“After the dramas of the GA100 and GH100, it looks like the GB100 will finally use MCM.” @kopite7kimi “Maybe GB100=2*GB102,” he wrote in X’s post.
Nvidia’s GA100 and GH100 GPUs have a die size of 826mm² and 814mm², which is very close to the maximum reticle size of 858mm². Producing such large chips with good yields is difficult, but TSMC seems to be doing it well since Nvidia is literally shipping tons of H100 and A100 GPUs every quarter.
While Nvidia has consistently managed to increase the performance of its GPUs quite measurably with each new generation so far, network size is still an issue. Using a multi-chip design will enable Nvidia to add more transistors to its next-generation compute GPU and increase performance gains on the H100 more than it could with architectural improvements alone.

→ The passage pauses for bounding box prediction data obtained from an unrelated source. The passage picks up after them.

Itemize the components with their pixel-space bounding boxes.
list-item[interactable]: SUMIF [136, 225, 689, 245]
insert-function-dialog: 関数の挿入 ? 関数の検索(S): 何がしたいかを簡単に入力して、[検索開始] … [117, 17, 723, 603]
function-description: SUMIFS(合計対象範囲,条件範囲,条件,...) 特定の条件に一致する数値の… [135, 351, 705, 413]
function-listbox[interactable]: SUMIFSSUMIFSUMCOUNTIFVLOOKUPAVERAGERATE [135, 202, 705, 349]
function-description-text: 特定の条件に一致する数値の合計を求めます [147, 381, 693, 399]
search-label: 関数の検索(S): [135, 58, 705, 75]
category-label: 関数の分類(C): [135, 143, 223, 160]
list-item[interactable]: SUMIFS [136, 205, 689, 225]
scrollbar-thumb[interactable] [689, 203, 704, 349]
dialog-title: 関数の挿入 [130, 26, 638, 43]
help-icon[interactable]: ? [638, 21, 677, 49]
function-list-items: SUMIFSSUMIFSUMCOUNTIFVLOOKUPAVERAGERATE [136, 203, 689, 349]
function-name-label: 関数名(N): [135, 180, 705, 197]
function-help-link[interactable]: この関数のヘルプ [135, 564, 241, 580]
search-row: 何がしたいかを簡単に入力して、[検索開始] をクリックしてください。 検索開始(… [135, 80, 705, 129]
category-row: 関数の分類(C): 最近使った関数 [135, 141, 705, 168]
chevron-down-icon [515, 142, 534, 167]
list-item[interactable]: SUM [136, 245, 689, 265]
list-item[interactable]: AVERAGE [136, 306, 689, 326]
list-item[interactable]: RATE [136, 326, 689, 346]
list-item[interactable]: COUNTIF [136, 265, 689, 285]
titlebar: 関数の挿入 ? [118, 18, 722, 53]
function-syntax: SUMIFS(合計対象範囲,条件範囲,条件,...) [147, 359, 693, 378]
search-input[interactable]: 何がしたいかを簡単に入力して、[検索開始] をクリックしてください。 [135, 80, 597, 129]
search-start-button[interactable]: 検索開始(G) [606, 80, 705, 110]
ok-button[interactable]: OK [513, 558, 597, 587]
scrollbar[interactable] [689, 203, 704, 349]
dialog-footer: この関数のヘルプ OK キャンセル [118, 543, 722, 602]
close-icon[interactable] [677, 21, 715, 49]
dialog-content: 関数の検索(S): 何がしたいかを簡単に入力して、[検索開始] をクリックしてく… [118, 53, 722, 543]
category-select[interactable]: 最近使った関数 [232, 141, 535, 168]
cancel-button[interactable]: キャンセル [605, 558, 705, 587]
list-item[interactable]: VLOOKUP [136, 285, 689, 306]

Since both AMD and Intel have already adopted multi-chip designs for their GPUs, and will only increase the number of chips and transistors in the future, Nvidia may have no choice but to adopt a multi-tile design as well. It remains to be seen whether the company will take a dual-chip approach (like AMD’s Instinct MI250) or a multi-chip approach (like AMD’s Instinct MI300 or Intel’s Ponte Vecchio), but the company can’t ignore the advantages offered by modern packaging technologies.

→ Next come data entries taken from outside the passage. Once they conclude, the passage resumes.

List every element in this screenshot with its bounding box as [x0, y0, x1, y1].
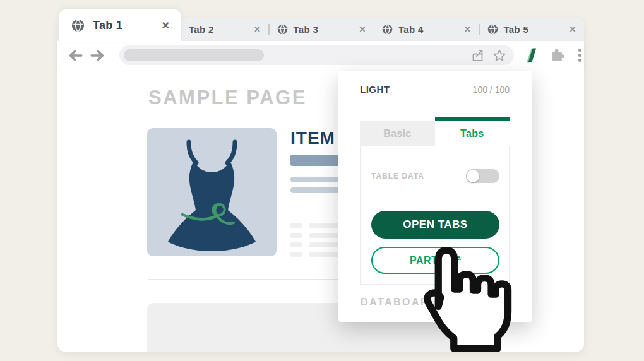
tab-label: Tab 1: [93, 19, 122, 32]
close-icon[interactable]: ✕: [459, 25, 471, 34]
close-icon[interactable]: ✕: [249, 25, 261, 34]
parts-button-label: PARTS: [410, 255, 445, 266]
globe-icon: [382, 24, 393, 35]
tab-2[interactable]: Tab 2 ✕: [181, 18, 268, 41]
address-bar[interactable]: [119, 45, 514, 65]
databoard-link[interactable]: DATABOARD: [361, 297, 438, 308]
puzzle-extensions-icon[interactable]: [550, 47, 566, 64]
tab-label: Tab 5: [504, 24, 529, 35]
beta-badge: beta: [446, 254, 461, 261]
tab-strip: Tab 2 ✕ Tab 3 ✕ Tab 4 ✕ Ta: [57, 18, 584, 41]
tab-label: Tab 2: [189, 24, 214, 35]
popup-tab-panel: TABLE DATA OPEN TABS PARTSbeta: [360, 146, 510, 285]
extension-popup: LIGHT 100 / 100 Basic Tabs TABLE DATA OP…: [338, 71, 532, 322]
url-placeholder-bar: [124, 49, 264, 61]
extension-logo-icon[interactable]: [523, 46, 539, 65]
bookmark-star-icon[interactable]: [492, 49, 506, 62]
item-heading: ITEM: [290, 128, 335, 148]
table-data-toggle[interactable]: [466, 169, 499, 183]
forward-icon[interactable]: [89, 49, 105, 62]
tab-1-active[interactable]: Tab 1 ✕: [59, 9, 181, 42]
popup-title: LIGHT: [360, 84, 390, 95]
close-icon[interactable]: ✕: [354, 25, 366, 34]
tab-basic[interactable]: Basic: [360, 121, 435, 146]
tab-3[interactable]: Tab 3 ✕: [270, 18, 374, 41]
toggle-knob: [467, 170, 479, 182]
tab-4[interactable]: Tab 4 ✕: [374, 18, 479, 41]
tab-label: Tab 3: [294, 24, 319, 35]
tab-tabs[interactable]: Tabs: [435, 117, 510, 146]
back-icon[interactable]: [68, 49, 84, 62]
product-image: [147, 128, 277, 256]
page-title: SAMPLE PAGE: [148, 86, 307, 109]
spec-row-label-bar: [290, 223, 302, 228]
close-icon[interactable]: ✕: [162, 20, 170, 32]
globe-icon: [487, 24, 498, 35]
share-icon[interactable]: [471, 49, 485, 62]
dress-illustration: [147, 128, 277, 256]
table-data-row: TABLE DATA: [371, 169, 499, 183]
globe-icon: [71, 19, 85, 32]
illustration-canvas: Tab 2 ✕ Tab 3 ✕ Tab 4 ✕ Ta: [0, 0, 644, 361]
inactive-tab-group: Tab 2 ✕ Tab 3 ✕ Tab 4 ✕ Ta: [181, 18, 584, 41]
spec-row-label-bar: [290, 252, 302, 257]
spec-row-label-bar: [290, 233, 302, 238]
open-tabs-button[interactable]: OPEN TABS: [371, 211, 499, 239]
popup-divider: [360, 107, 510, 107]
close-icon[interactable]: ✕: [564, 25, 576, 34]
usage-counter: 100 / 100: [473, 85, 510, 95]
table-data-label: TABLE DATA: [371, 172, 424, 180]
parts-button[interactable]: PARTSbeta: [371, 247, 499, 274]
globe-icon: [277, 24, 288, 35]
browser-menu-icon[interactable]: [578, 49, 581, 62]
tab-label: Tab 4: [398, 24, 424, 35]
popup-tab-bar: Basic Tabs: [360, 117, 510, 146]
popup-header: LIGHT 100 / 100: [360, 84, 510, 95]
spec-row-label-bar: [290, 242, 302, 247]
tab-5[interactable]: Tab 5 ✕: [480, 18, 584, 41]
browser-toolbar: [57, 41, 584, 69]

If we continue to speculate, we may assume that Nvidia will only adopt a multi-tile design for its Blackwell GPUs for AI and HPC computing, while its gaming GPUs will remain monolithic. This would make sense since getting two GPUs to work in parallel is difficult. But then again, Nvidia may not be able to ignore multi-chip designs even for client PCs in the High-NA era since next-generation ASML scanners will cut the reticle size in half (to 429 mm2) and Nvidia will no longer be able to handle high-resolution . Ultimate gaming machines with monstrous monolithic GPUs like the AD102 (609mm2) unless they use at least two microchips.